Is there a tool for generating call graph from Julia source code files?
Something like this:
Currently, there’s @cstjean’s TraceCalls.jl. In the not-too-distant future, Cassette.jl (or some package based on it) will likely address some (all?) of the known limitations of TraceCalls.
@mkborregaard is working on generating call graphs from TraceCalls.jl traces, but AFAIK it’s not ready yet.
My plan is to rewrite the TraceCalls.jl backend to use Cassette.jl instead of Revise.jl once it’s ready. It remains to be seen what the tradeoffs between the two approaches are.

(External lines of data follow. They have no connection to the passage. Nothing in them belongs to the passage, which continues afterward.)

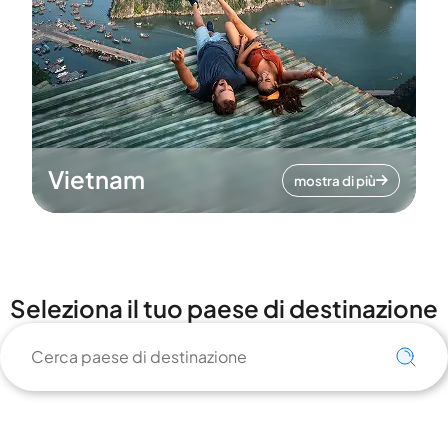
Vietnam
mostra di più
Seleziona il tuo paese di destinazione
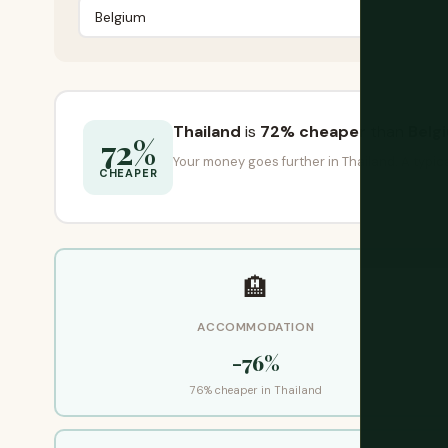
Thailand
is
72% cheaper
than
Belg
72%
Your money goes further in Thailand. A typi
CHEAPER
🏨
ACCOMMODATION
-76%
76% cheaper in Thailand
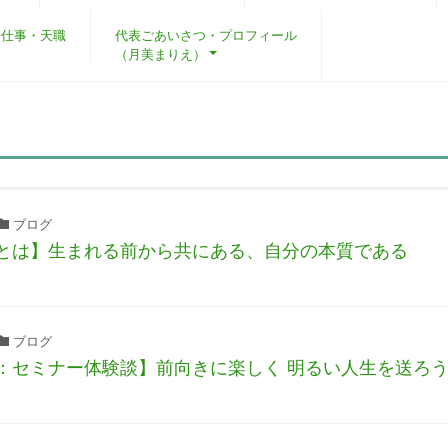
・仕事・天職
代表ごあいさつ・プロフィール
（月美まりえ）
ブログ
とは】生まれる前から共にある、自分の本質である
ブログ
：セミナー体験談】前向きに楽しく 明るい人生を送ろ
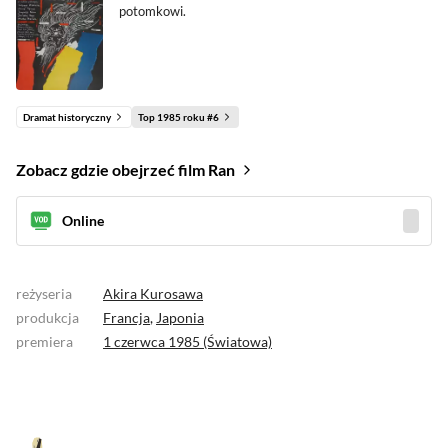
potomkowi.
Dramat historyczny
Top 1985 roku #6
Zobacz gdzie obejrzeć film Ran
Online
reżyseria
Akira Kurosawa
produkcja
Francja
,
Japonia
premiera
1 czerwca 1985 (Światowa)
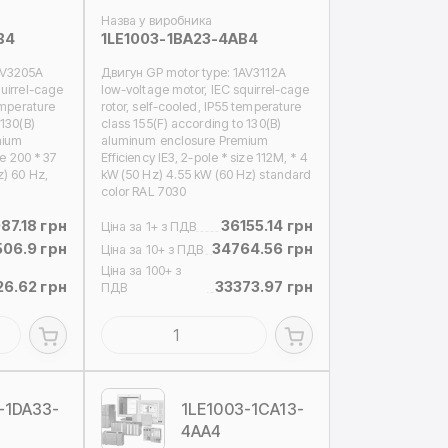
Назва у виробника
B4
1LE1003-1BA23-4AB4
AV3205A
Двигун GP motor type: 1AV3112A
uirrel-cage
low-voltage motor, IEC squirrel-cage
emperature
rotor, self-cooled, IP55 temperature
 130(B)
class 155(F) according to 130(B)
mium
aluminum enclosure Premium
ze 200 * 37
Efficiency IE3, 2-pole * size 112M, * 4
z) 60 Hz,
kW (50 Hz) 4.55 kW (60 Hz) standard
color RAL 7030
87.18 грн
36155.14 грн
Ціна за 1+ з ПДВ
506.9 грн
34764.56 грн
Ціна за 10+ з ПДВ
Ціна за 100+ з
6.62 грн
33373.97 грн
ПДВ
-1DA33-
1LE1003-1CA13-
4AA4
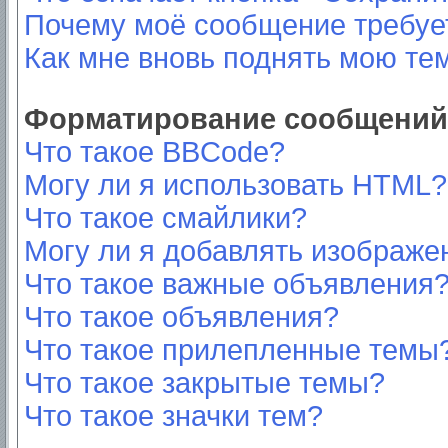
Почему моё сообщение требуе
Как мне вновь поднять мою те
Форматирование сообщений 
Что такое BBCode?
Могу ли я использовать HTML?
Что такое смайлики?
Могу ли я добавлять изображе
Что такое важные объявления
Что такое объявления?
Что такое прилепленные темы
Что такое закрытые темы?
Что такое значки тем?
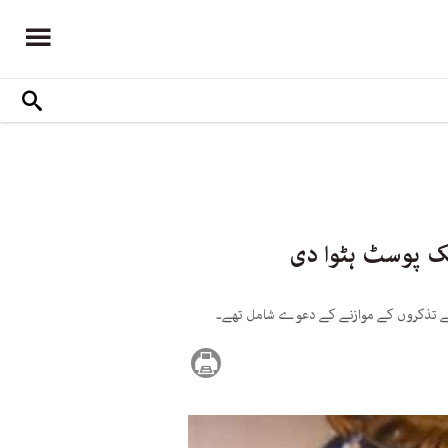
بک پوسٹ ہٹوا دی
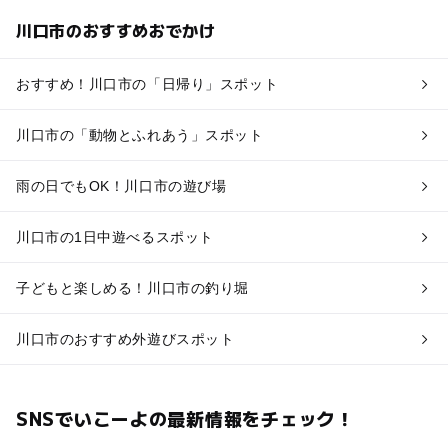
川口市のおすすめおでかけ
おすすめ！川口市の「日帰り」スポット
川口市の「動物とふれあう」スポット
雨の日でもOK！川口市の遊び場
川口市の1日中遊べるスポット
子どもと楽しめる！川口市の釣り堀
川口市のおすすめ外遊びスポット
SNSでいこーよの最新情報をチェック！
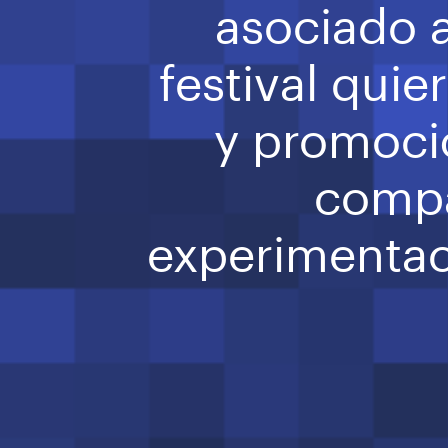
asociado al
festival quie
y promoció
compa
experimentaci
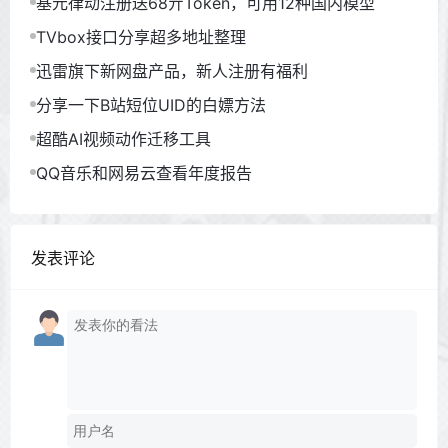
基元律动注册送68亓Token，可用12种国内模型
TVbox接口分享超多地址整理
迅雷旗下新网盘产品，新人注册有福利
分享一下B站短位UID的白嫖方法
超酷AI视频动作迁移工具
QQ音乐和网易云查看年度报告
发表评论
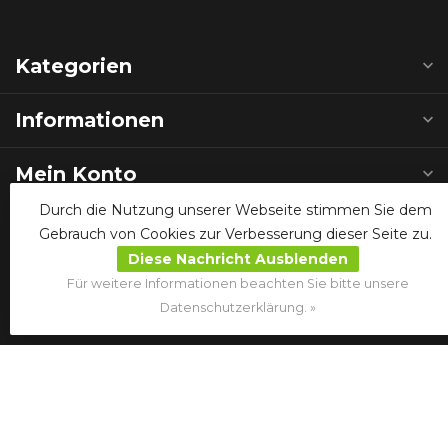
Kategorien
Informationen
Mein Konto
Durch die Nutzung unserer Webseite stimmen Sie dem
Gebrauch von Cookies zur Verbesserung dieser Seite zu.
Folgen Sie uns auf den sozialen Medien
Diese Nachricht Ausblenden
Für weitere Informationen beachten Sie bitte unsere
Datenschutzerklärung. »
€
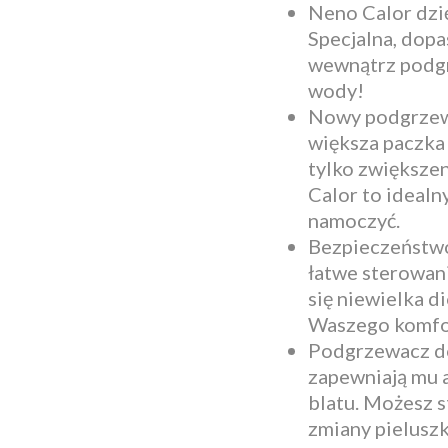
Neno Calor dzię
Specjalna, dopa
wewnątrz podgrz
wody!
Nowy podgrzewa
większa paczka 
tylko zwiększe
Calor to ideal
namoczyć.
Bezpieczeństwo
łatwe sterowani
się niewielka d
Waszego komfor
Podgrzewacz do
zapewniają mu 
blatu. Możesz 
zmiany pieluszk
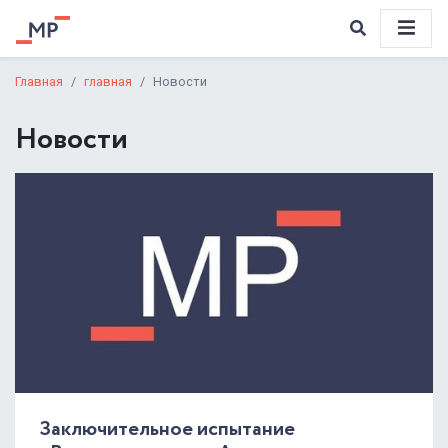
Главная
главная
Новости
Новости
Заключительное испытание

Yeah, I’m still working out the details how to show it as clearly as possible, and would appreciate feedback over on the issue. Here’s a gist generating my favourite representation at the moment, a call tree:
In this representation, I duplicate a method call if it is called several times. I also have a working implementation of a call graph where each function only appears once (there is a working basic recipe on the TraceCalls issue), but to me this currently gives the results I like best.
Use like, e.g.
using TraceGraphs
using Plots, PlotRecipes
x = randn(10000)
trace = @trace Plots histogram(x);
pyplot(size = (2400, 3600))
plot(trace)
(click and download to view - plot calls are complex).
Once TraceCalls.jl got deprecated, do you know of any package that could do it with Julia 1.7 onwards ?
@pfitzseb wrote something based on JuliaInterpreter (or was it Cassette?) at some point.
doesn’t have any nice printing and isn’t hooked up to Plots. Shouldn’t be too hard to do though. Note that this can end up being way too slow for bigger code bases.